» Rendered page images:
=====

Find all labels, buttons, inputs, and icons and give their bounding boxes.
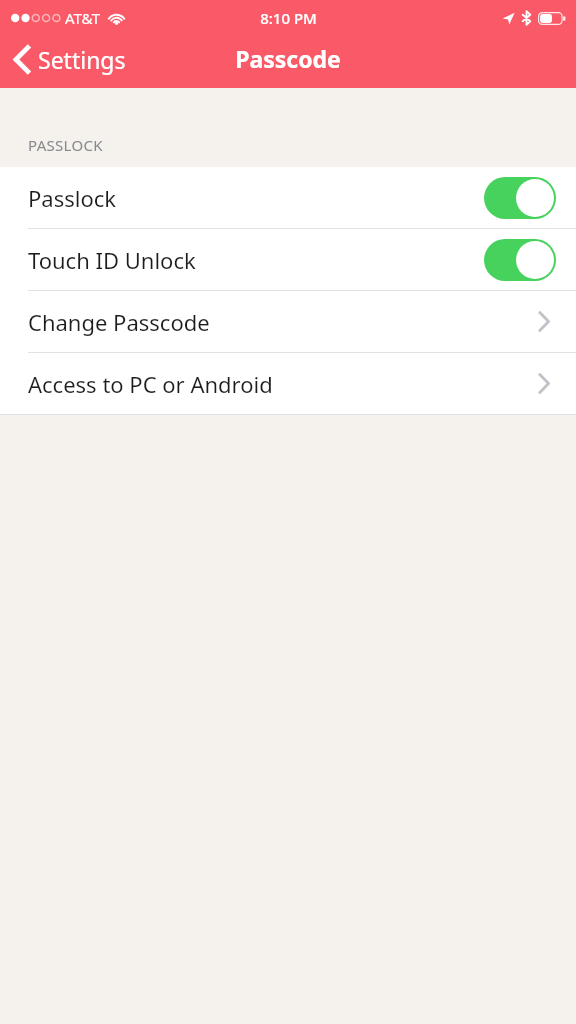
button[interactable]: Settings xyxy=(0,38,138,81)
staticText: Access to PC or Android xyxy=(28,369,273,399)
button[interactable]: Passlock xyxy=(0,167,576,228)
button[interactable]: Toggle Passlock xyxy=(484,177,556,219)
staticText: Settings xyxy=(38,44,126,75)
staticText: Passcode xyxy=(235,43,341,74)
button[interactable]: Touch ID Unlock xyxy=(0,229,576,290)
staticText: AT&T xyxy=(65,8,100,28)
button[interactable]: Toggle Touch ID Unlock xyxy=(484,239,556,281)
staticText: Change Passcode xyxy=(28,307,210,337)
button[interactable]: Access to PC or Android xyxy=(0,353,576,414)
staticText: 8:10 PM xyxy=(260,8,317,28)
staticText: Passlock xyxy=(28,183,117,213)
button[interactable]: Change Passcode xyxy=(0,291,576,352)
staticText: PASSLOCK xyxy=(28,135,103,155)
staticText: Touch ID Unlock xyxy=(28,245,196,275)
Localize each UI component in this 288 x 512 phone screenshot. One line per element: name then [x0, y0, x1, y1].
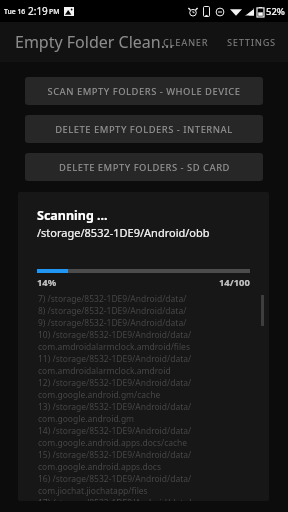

=====

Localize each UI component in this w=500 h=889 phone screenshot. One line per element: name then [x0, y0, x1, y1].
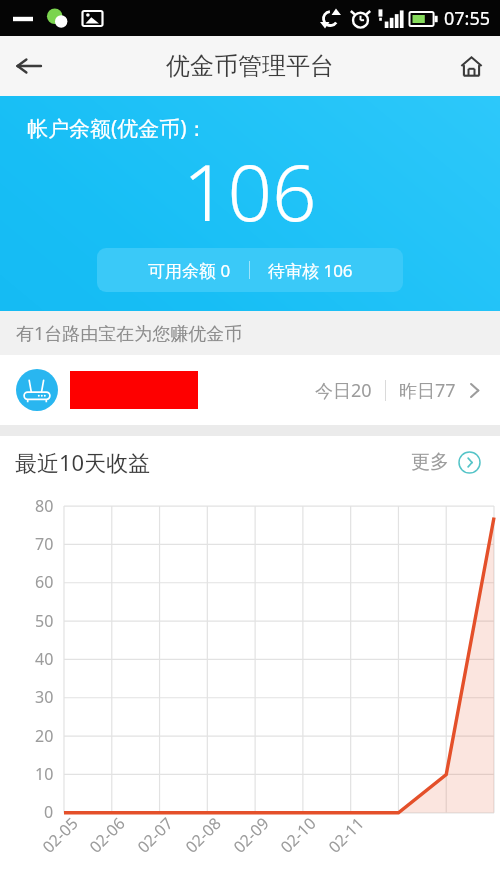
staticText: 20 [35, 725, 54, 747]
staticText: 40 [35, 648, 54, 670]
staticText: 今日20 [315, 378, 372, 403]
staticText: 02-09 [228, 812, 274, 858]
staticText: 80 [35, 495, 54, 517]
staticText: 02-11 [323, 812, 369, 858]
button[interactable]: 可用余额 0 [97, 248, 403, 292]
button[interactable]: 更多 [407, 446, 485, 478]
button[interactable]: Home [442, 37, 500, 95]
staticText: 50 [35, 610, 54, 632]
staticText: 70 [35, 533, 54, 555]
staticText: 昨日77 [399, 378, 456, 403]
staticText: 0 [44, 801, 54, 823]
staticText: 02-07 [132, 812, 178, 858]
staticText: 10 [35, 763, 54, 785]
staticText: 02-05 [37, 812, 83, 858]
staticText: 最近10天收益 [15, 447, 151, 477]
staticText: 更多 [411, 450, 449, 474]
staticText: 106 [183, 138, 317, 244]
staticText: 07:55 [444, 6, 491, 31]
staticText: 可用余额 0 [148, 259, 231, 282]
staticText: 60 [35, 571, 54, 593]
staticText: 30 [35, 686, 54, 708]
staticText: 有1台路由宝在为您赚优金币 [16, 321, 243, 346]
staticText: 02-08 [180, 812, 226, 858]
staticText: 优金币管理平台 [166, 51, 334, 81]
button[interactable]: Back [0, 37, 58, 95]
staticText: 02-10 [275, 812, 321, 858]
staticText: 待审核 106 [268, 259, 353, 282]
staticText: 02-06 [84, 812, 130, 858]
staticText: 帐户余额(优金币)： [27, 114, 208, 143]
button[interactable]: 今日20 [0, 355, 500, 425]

=====

» REQUIRED WORK: The response must repeat exactly the lines above from the one with "Find all labels, buttons, inputs, and" through the one with "Localize each UI component in this 288", including both, and must contain no pictures and no other text.

» ANSWER TO THIS PROBLEM:
Find all labels, buttons, inputs, and icons and give their bounding boxes.
button[interactable]: Settings xyxy=(0,38,138,81)
staticText: Access to PC or Android xyxy=(28,369,273,399)
button[interactable]: Passlock xyxy=(0,167,576,228)
button[interactable]: Toggle Passlock xyxy=(484,177,556,219)
staticText: Settings xyxy=(38,44,126,75)
staticText: Passcode xyxy=(235,43,341,74)
button[interactable]: Touch ID Unlock xyxy=(0,229,576,290)
staticText: AT&T xyxy=(65,8,100,28)
button[interactable]: Toggle Touch ID Unlock xyxy=(484,239,556,281)
staticText: Change Passcode xyxy=(28,307,210,337)
button[interactable]: Access to PC or Android xyxy=(0,353,576,414)
staticText: 8:10 PM xyxy=(260,8,317,28)
staticText: Passlock xyxy=(28,183,117,213)
button[interactable]: Change Passcode xyxy=(0,291,576,352)
staticText: PASSLOCK xyxy=(28,135,103,155)
staticText: Touch ID Unlock xyxy=(28,245,196,275)
Localize each UI component in this 288 x 512 phone screenshot. One line per element: name then [x0, y0, x1, y1].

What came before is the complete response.